Pero la realidad es tenaz y persistente.
Así, asesinan en Coyoacán a un político priísta. O en las oficinas del PRD se “suicida” el hombre de las finanzas del partido, mediante el singular método de darse un tiro en la cabeza, al tiempo que se lanza al vacío para quedar ahorcado sin que nadie entienda bien a bien la forma en que sucedieron las cosas.
Del mismo modo, se asesina en las calles de la capital, a un funcionario ligado al catastro o se registra el secuestro de un colombiano por parte de policías capitalinos que se refugian en los centros de control y vigilancia de la ciudad.
Y cuando se registran las denuncias sobre extorsión en la colonia Condesa, el procurador del DF monta un operativo para que, cámara en mano, se entreviste a los dueños de los locales que, por supuesto, niegan ser víctimas de la delincuencia organizada. Este operativo simplemente dio paso a un aumento en las cuotas que se cobran a los diversos comercios de la zona.
Y para distraer la atención ciudadana, el jefe del gobierno se dedica a cortar listones de cualquier tipo. Y a buscar que los escándalos federales lo mantengan lo más alejado de las críticas que sea posible.
Y por supuesto, a utilizar el Gran Premio de la Ciudad de México para destacar. Y para que nadie hable de la inseguridad.
Pero un cuerpo colgado en un puente altamente transitado, tal y como sucedió hace unos años en Veracruz, con el gobierno de Javier Duarte, o en alguna otra parte del país, no puede ser considerado como algo “común”. Y menos cuando aparece una cartulina con amenazas que parece estar ligada a los hechos.
La delincuencia organizada ha sentado sus reales en el Distrito Federal.
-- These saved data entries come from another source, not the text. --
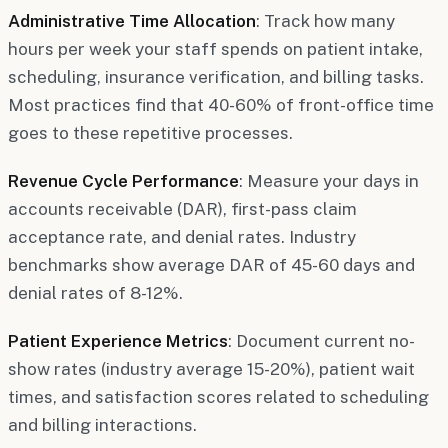
Administrative Time Allocation
: Track how many
hours per week your staff spends on patient intake,
scheduling, insurance verification, and billing tasks.
Most practices find that 40-60% of front-office time
goes to these repetitive processes.
Revenue Cycle Performance
: Measure your days in
accounts receivable (DAR), first-pass claim
acceptance rate, and denial rates. Industry
benchmarks show average DAR of 45-60 days and
denial rates of 8-12%.
Patient Experience Metrics
: Document current no-
show rates (industry average 15-20%), patient wait
times, and satisfaction scores related to scheduling
and billing interactions.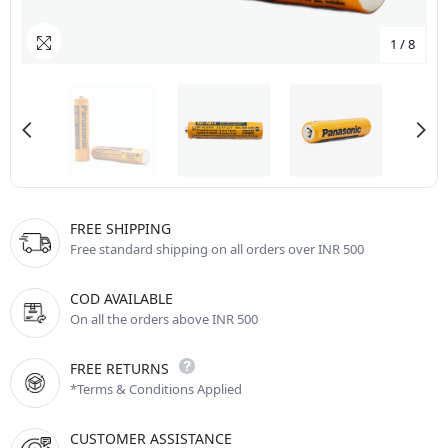
1
/
8
FREE SHIPPING
Free standard shipping on all orders over INR 500
COD AVAILABLE
On all the orders above INR 500
FREE RETURNS
*Terms & Conditions Applied
CUSTOMER ASSISTANCE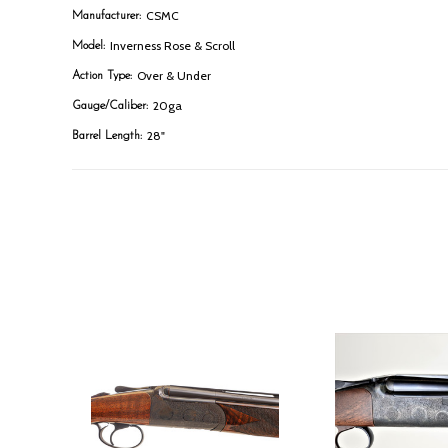
CSMC
Manufacturer:
Inverness Rose & Scroll
Model:
Over & Under
Action Type:
20ga
Gauge/Caliber:
28"
Barrel Length: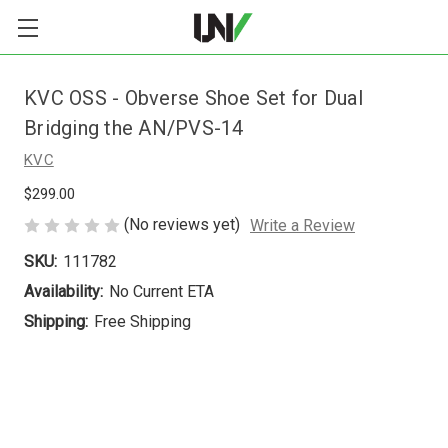
KVC OSS - Obverse Shoe Set for Dual
Bridging the AN/PVS-14
KVC
$299.00
(No reviews yet)
Write a Review
SKU:
111782
Availability:
No Current ETA
Shipping:
Free Shipping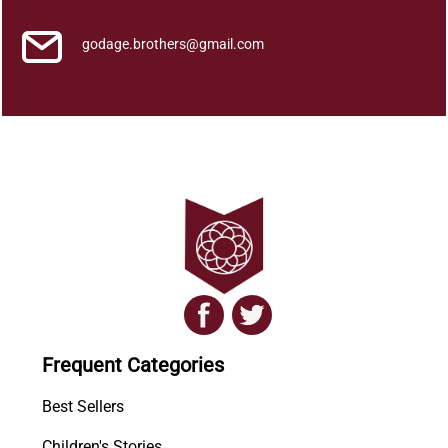
godage.brothers@gmail.com
Frequent Categories
Best Sellers
Children's Stories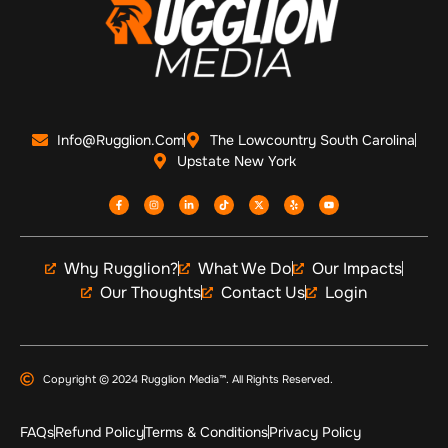
Info@Rugglion.com
The Lowcountry South Carolina
Upstate New York
Why Rugglion?
What We Do
Our Impacts
Our Thoughts
Contact Us
Login
Copyright © 2024 Rugglion Media™. All Rights Reserved.
FAQs
Refund Policy
Terms & Conditions
Privacy Policy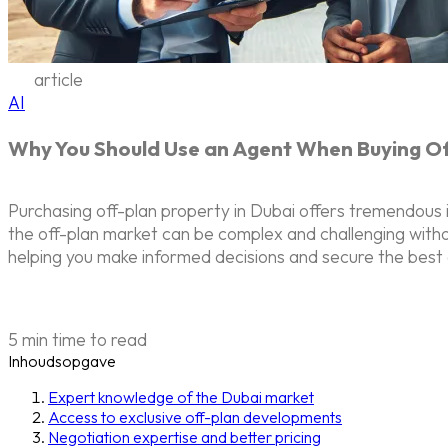
article
AI
Why You Should Use an Agent When Buying Off
Purchasing off-plan property in Dubai offers tremendous 
the off-plan market can be complex and challenging witho
helping you make informed decisions and secure the best 
5 min time to read
Inhoudsopgave
Expert knowledge of the Dubai market
Access to exclusive off-plan developments
Negotiation expertise and better pricing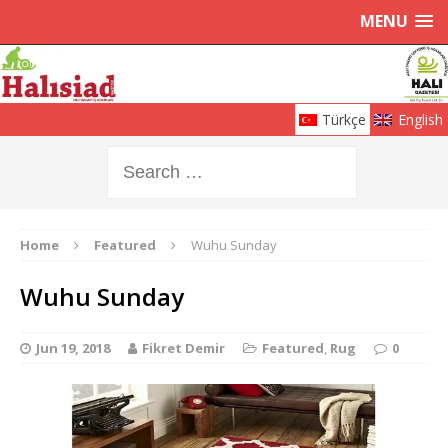
MENU
Türkçe
English
Home
Featured
Wuhu Sunday
Wuhu Sunday
Jun 19, 2018
Fikret Demir
Featured
,
Rug
0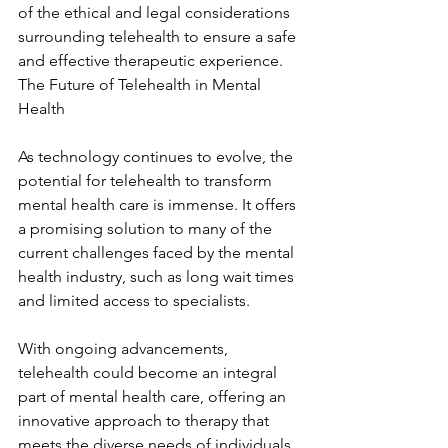
of the ethical and legal considerations 
surrounding telehealth to ensure a safe 
and effective therapeutic experience. 
The Future of Telehealth in Mental 
Health
As technology continues to evolve, the 
potential for telehealth to transform 
mental health care is immense. It offers 
a promising solution to many of the 
current challenges faced by the mental 
health industry, such as long wait times 
and limited access to specialists.
With ongoing advancements, 
telehealth could become an integral 
part of mental health care, offering an 
innovative approach to therapy that 
meets the diverse needs of individuals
Y querer combatirla a base de palabrería hueca o con operativos que solo pretenden mostrar a un gobierno “eficiente”, pero que no resuelve nada, no servirá ni como paliativo.
Miguel Angel Mancera está preocupado por ser candidato a la presidencia de la República. Ha utilizado el gobierno de la ciudad como plataforma para el despegue de sus ambiciones personales. Y ahora que las cosas se complican, pretende escapar por la vía de siempre: la negación de la realidad.
Rebasado por el tamaño de los problemas, con sus promesas incumplidas, sin resultados que satisfaga a la ciudadanía y con la presión de Morena en los talones, Mancera confía en que la crisis de credibilidad que padece el gobierno de Enrique Peña Nieto le permita escapar de su propia crisis.
Pero las cosas podrían no ser tan sencillas. Ayer mismo, en la Delegación Venustiano Carranza, en los límites con Nezahualcóyotl, fueron encontradas bosas de platico con restos humanos.
Se entregó el “paquete” a las autoridades del Estado de México. Pero la violencia está a la visto. Y en este caso, es obvio que la zona metropolitana queda atrapada por la delincuencia organizada que tanto se dijo no existía.
Mancera tendrá, de una manera u otra, que enfrentar el reto. Y lo tendrá que hacer pronto. Esto no es como dejar de cumplir promesas en el Metro. Es más complicado, más riesgoso y por supuesto, mucho más preocupante para la sociedad.
Esas sociedad a la que Mancera se ha dedicado tres años, a ignorar en aras de sus proyectos políticos personales.